# Coffee grounds & glue?



## pvechart (Dec 14, 2011)

Does anybody use coffee grounds with glue to fill cracks in their turnings? I saw this tip a few times and wondered how and if it works. Thanks for your help.

Paul


----------



## rrbrown (Feb 15, 2009)

Coffee grounds and epoxy not glue. Works good


----------



## john lucas (Sep 18, 2007)

Coffee grounds and thin CA glue works well. Also coffee and epoxy. Sometimes I'll just mix sawdust.
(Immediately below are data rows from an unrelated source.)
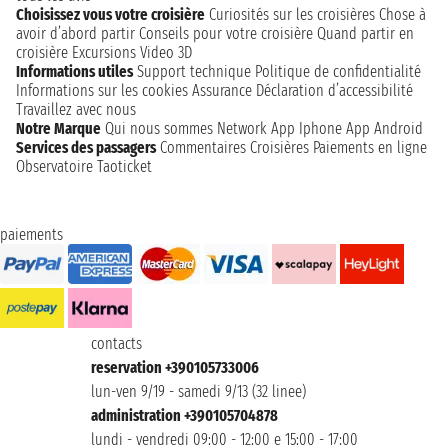
Choisissez vous votre croisière
Curiosités sur les croisières
Chose à
avoir d’abord partir
Conseils pour votre croisière
Quand partir en
croisière
Excursions
Video 3D
Informations utiles
Support technique
Politique de confidentialité
Informations sur les cookies
Assurance
Déclaration d’accessibilité
Travaillez avec nous
Notre Marque
Qui nous sommes
Network
App Iphone
App Android
Services des passagers
Commentaires Croisières
Paiements en ligne
Observatoire Taoticket
paiements
contacts
reservation +390105733006
lun-ven 9/19 - samedi 9/13 (32 linee)
administration +390105704878
lundi - vendredi 09:00 - 12:00 e 15:00 - 17:00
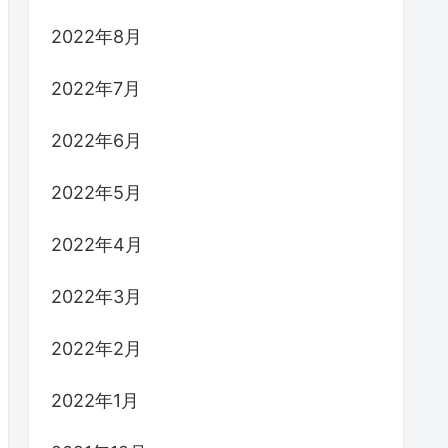
2022年8月
2022年7月
2022年6月
2022年5月
2022年4月
2022年3月
2022年2月
2022年1月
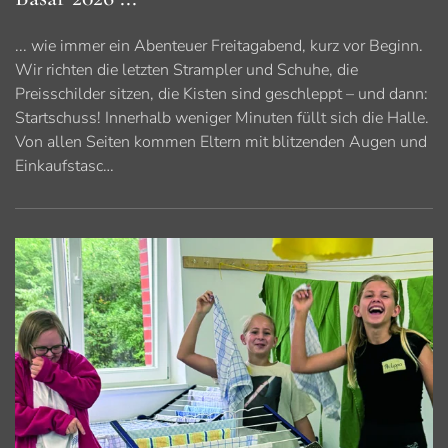
... wie immer ein Abenteuer Freitagabend, kurz vor Beginn.
Wir richten die letzten Strampler und Schuhe, die
Preisschilder sitzen, die Kisten sind geschleppt – und dann:
Startschuss! Innerhalb weniger Minuten füllt sich die Halle.
Von allen Seiten kommen Eltern mit blitzenden Augen und
Einkaufstasc…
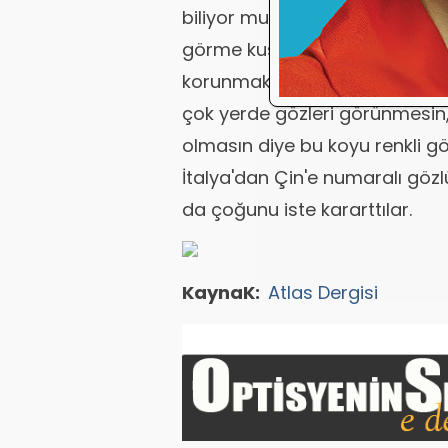
biliyor muydunuz? Ateşte dumanı
görme kusurlarını düzeltmek iç
korunmak için de değildi. Çin
çok yerde gözleri görünmesin, 
olmasın diye bu koyu renkli göz
İtalya'dan Çin'e numaralı gözlü
da çoğunu iste kararttılar.
KaynaK:
Atlas Dergisi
It depends on the color or contrast you want.


----------



## TomC (Oct 27, 2008)

Thanks for bring up this tip, I had never heard of it.
Tom


----------



## DaveTTC (May 25, 2012)

I gotta try that

Dave The Turning Cowboy


----------



## rayking49 (Nov 6, 2011)

Me too!


----------



## sawdustfactory (Jan 30, 2011)

I use CA glue and shavings/sawdust to fix cracks in pen blanks all the time. Works great.


----------



## HLW (Nov 19, 2008)

I've never used epoxy and coffee, mainly because I don't usually have epoxy handy to try it. I've used coffee and thin ca and also the finer ground coffee works best for me. Some of you might know this already but I refrigerate my ca glue and keeps really well by doing this.


----------